Look through the data below, and copy each line that carries the word "вышивальные".

★ ★ ★ ★ ★

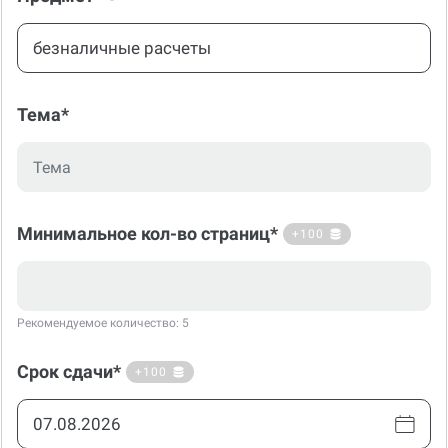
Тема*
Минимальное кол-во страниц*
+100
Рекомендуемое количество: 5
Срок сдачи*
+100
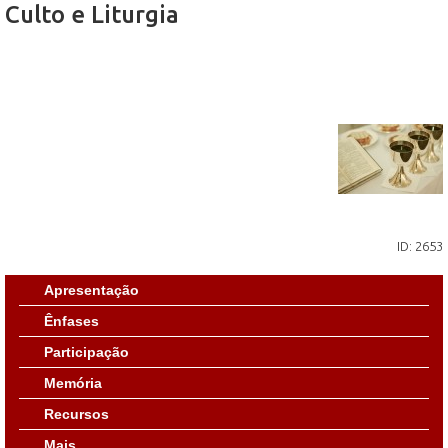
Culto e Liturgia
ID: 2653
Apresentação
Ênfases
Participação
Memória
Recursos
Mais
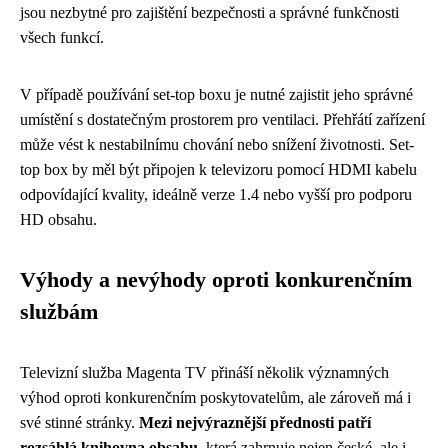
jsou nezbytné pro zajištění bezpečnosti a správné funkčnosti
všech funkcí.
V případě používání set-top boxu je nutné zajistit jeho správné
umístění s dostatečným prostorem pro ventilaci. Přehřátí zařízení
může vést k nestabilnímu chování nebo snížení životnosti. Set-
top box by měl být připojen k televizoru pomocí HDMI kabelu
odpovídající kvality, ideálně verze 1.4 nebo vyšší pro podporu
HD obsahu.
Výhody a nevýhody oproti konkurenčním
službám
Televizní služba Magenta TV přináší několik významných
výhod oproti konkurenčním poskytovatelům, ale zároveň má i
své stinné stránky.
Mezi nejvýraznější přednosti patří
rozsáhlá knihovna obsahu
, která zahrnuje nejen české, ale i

★ ★ ★ ★ ★

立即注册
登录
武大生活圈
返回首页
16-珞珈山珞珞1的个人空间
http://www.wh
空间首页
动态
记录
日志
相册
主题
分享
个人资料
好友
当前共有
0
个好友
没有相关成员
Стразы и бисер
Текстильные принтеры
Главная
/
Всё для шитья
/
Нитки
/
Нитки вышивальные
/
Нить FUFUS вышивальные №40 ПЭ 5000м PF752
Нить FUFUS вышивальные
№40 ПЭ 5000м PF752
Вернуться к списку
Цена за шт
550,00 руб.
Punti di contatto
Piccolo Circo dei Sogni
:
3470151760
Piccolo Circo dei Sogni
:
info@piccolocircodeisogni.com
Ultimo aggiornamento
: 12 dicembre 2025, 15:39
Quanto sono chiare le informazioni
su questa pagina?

★ ★ ★ ★ ★

▸ OUTPUT BELOW:
Нитки вышивальные
Нить FUFUS вышивальные №40 ПЭ 5000м PF752
Нить FUFUS вышивальные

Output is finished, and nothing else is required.